Shine (1996) / Drama-Romance
MPAA Rated: PG-13 for nudity/sensuality and intense thematic elements
Running Time: 105 min.
Cast: Geoffrey Rush, Noah Taylor, Armin Mueller-Stahl, Alex Rafalowicz, Lynn Redgrave
Director: Scott Hicks
Screenplay: Jan Sardi, Scott Hicks
Review published May 21, 2001
Based on the true story of master pianist David Helfgott, Shine is a tour-de-force of acting by the three actors who play him in the film, most notably, of course, Geoffrey Rush (Elizabeth, Mystery Men) in his breakthrough performance.
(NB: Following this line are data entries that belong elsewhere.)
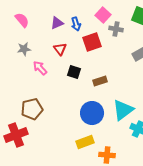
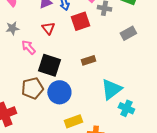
black square: (74, 72) -> (49, 65), moved, size x1.6
brown pentagon: (32, 109) -> (32, 88), moved
blue circle: (92, 113) -> (59, 92), moved

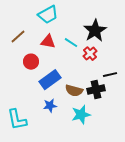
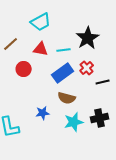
cyan line: (71, 43) -> (64, 50), turned -40
red cross: (90, 54) -> (87, 68), moved
blue rectangle: (50, 80) -> (63, 73), moved
black cross: (96, 90) -> (100, 118), moved

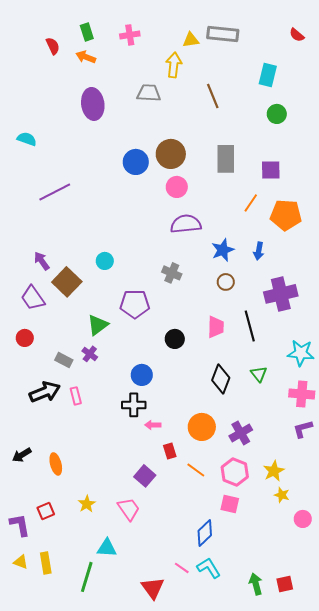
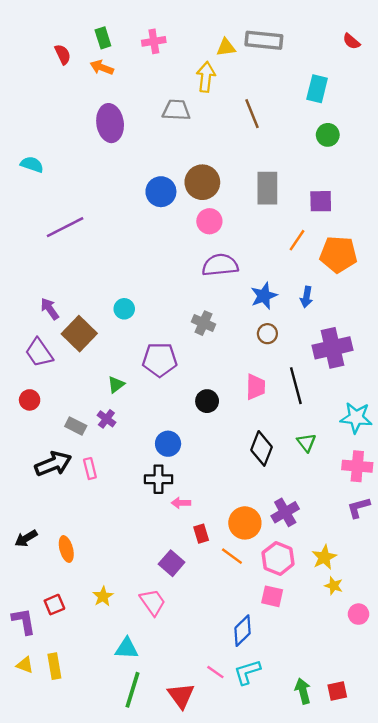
green triangle: (98, 325) -> (116, 385), size x0.7
orange circle: (202, 427) -> (245, 523), moved
cyan L-shape: (209, 568) -> (247, 672), turned -75
green line: (87, 577) -> (133, 690), moved

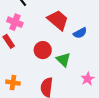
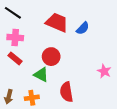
green triangle: (63, 60) -> (41, 75), moved

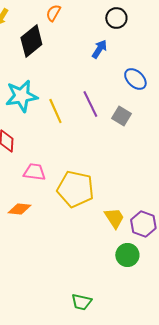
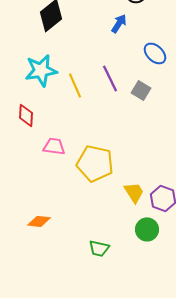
orange diamond: (19, 209) -> (39, 221), moved
green trapezoid: (81, 302) -> (99, 248), moved

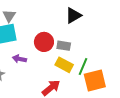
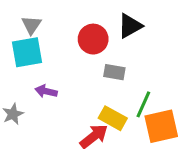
red circle: (44, 42) -> (93, 39), moved
yellow rectangle: (64, 65) -> (113, 118), moved

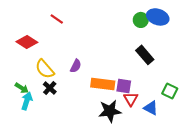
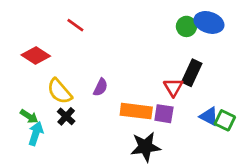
black rectangle: (145, 55) -> (192, 73), turned 66
red triangle: (131, 99) -> (173, 87), moved
blue triangle: (151, 108) -> (209, 116), moved

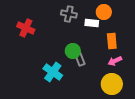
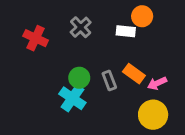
gray cross: (69, 14) -> (81, 27), moved, turned 35
orange rectangle: (112, 41) -> (134, 74), moved, turned -49
green circle: (73, 51) -> (79, 78), moved

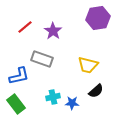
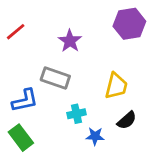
red line: (25, 27) -> (16, 32), moved
yellow trapezoid: (88, 65) -> (116, 86), turned -90
cyan cross: (53, 97) -> (76, 114), moved

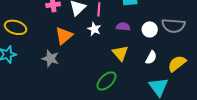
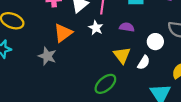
white circle: (150, 29) -> (155, 42), moved
white semicircle: (151, 58) -> (144, 63), moved

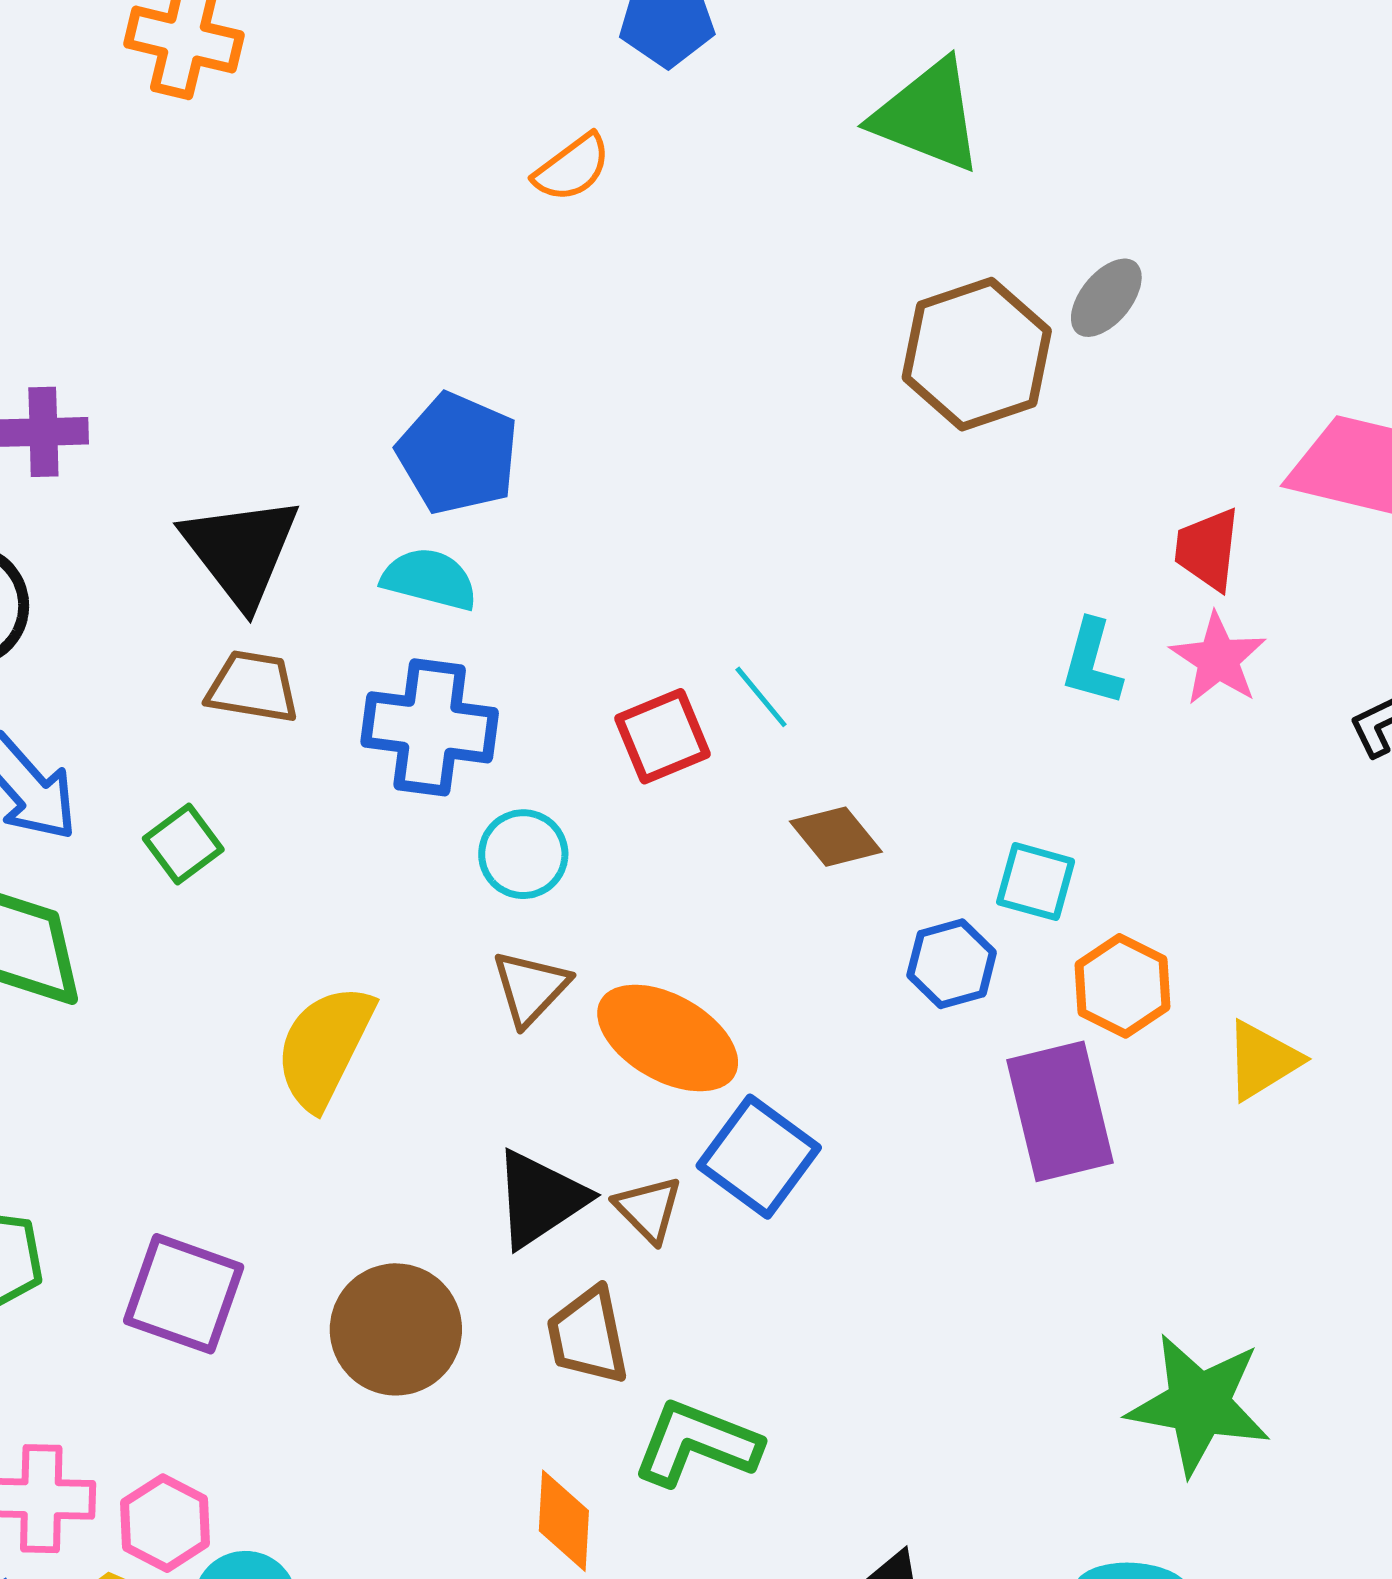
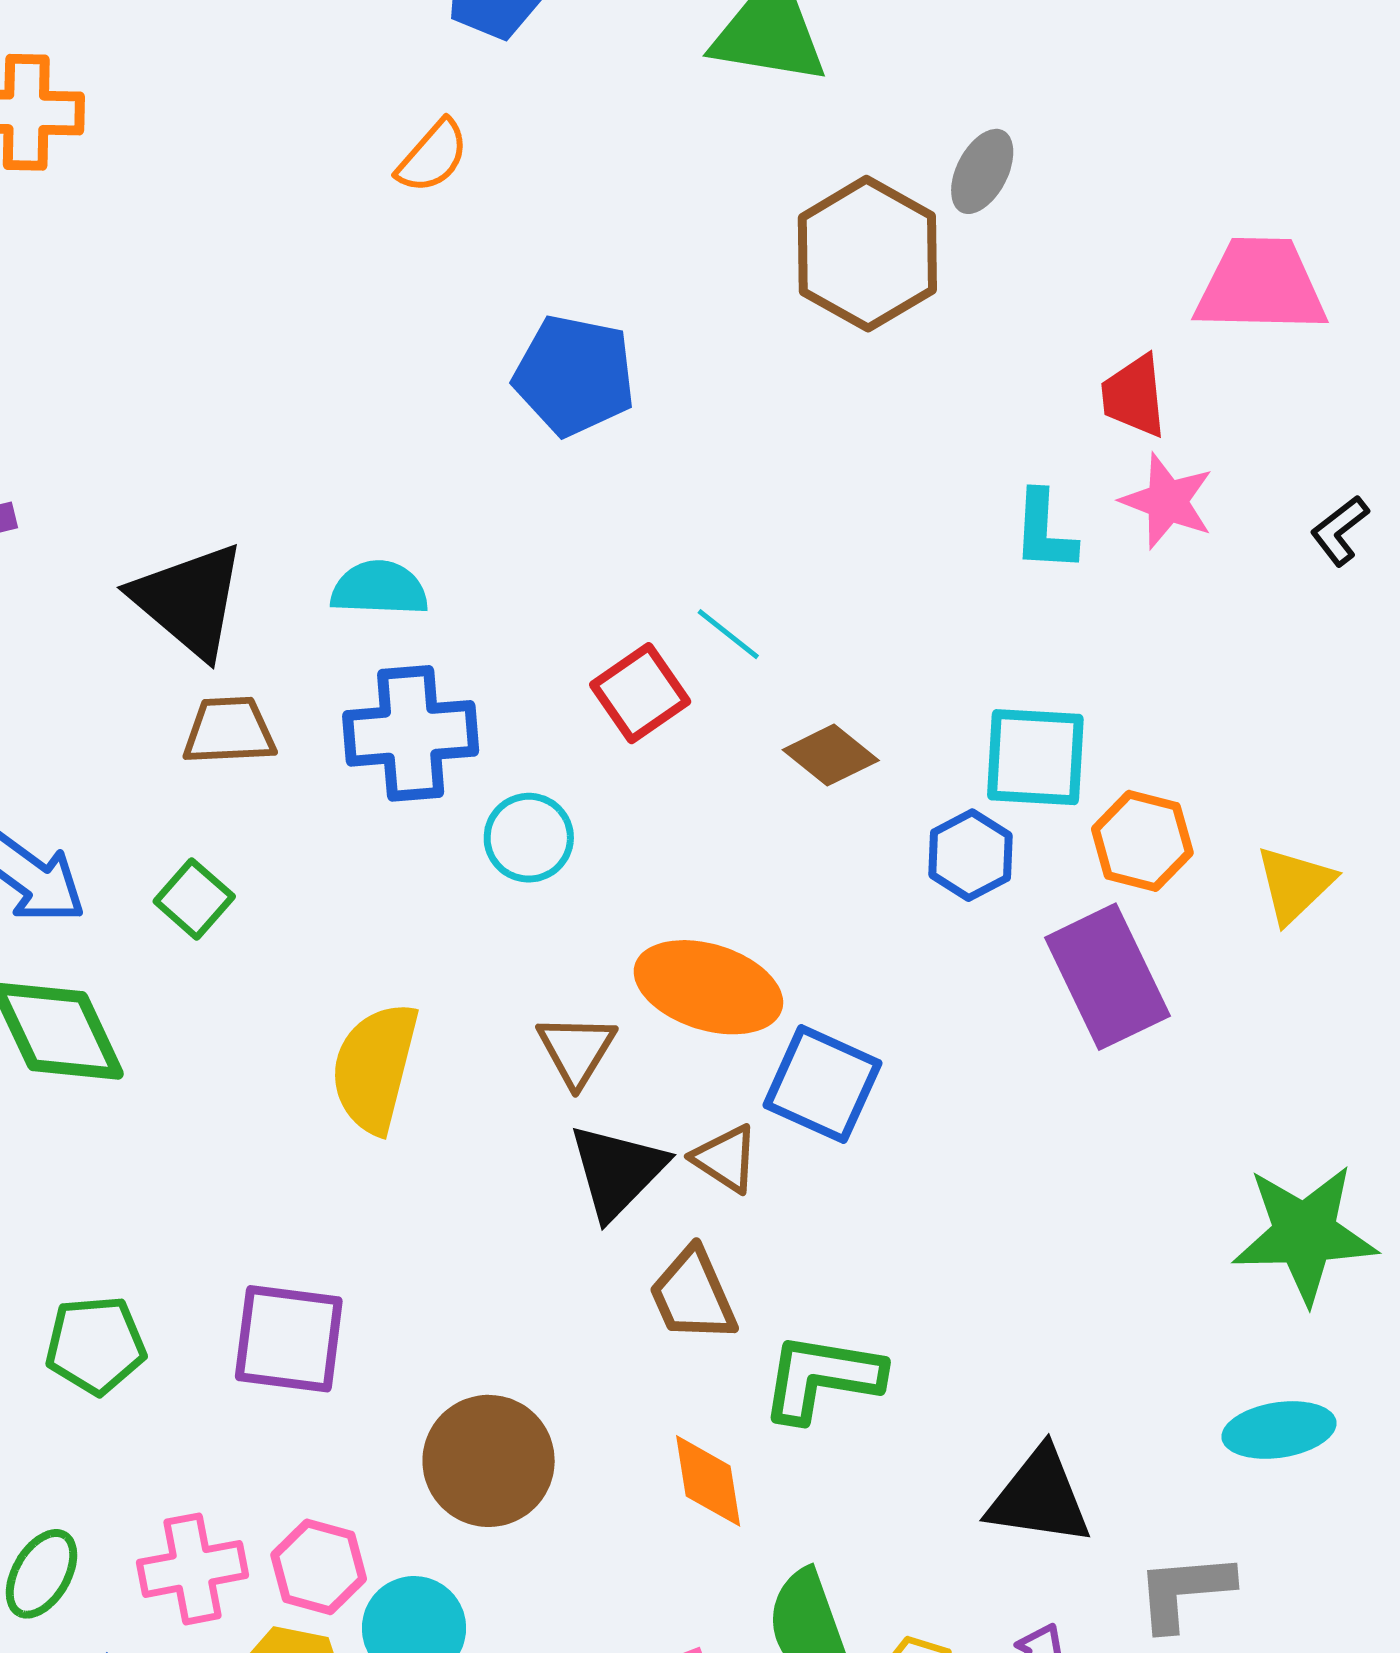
blue pentagon: (458, 454) -> (574, 375), moved
cyan square: (1036, 882) -> (1035, 757), size x1.4
brown triangle: (530, 988) -> (576, 1050), moved
brown circle: (396, 1329) -> (489, 1461), moved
The film starts off in modern day, but flashes back for most of the first hour to David's childhood, where a stern father commands his every move to become the best pianist he can be. However, father isn't willing to make the sacrifice of David's departure to a music scholarship when the time comes, and summarily disowns him. David goes anyway, learning to control his passionate playing, achieving a balance which earns him award after award for his playing brilliance. Calamity strikes when David suffers a breakdown, whisking him away to a mental institution which frowns on David playing the piano for fear of a relapse. Once released, David takes the piano back up, and finds he hasn't missed a beat, wowing the locals at a local bar with his unbelievable classical skills.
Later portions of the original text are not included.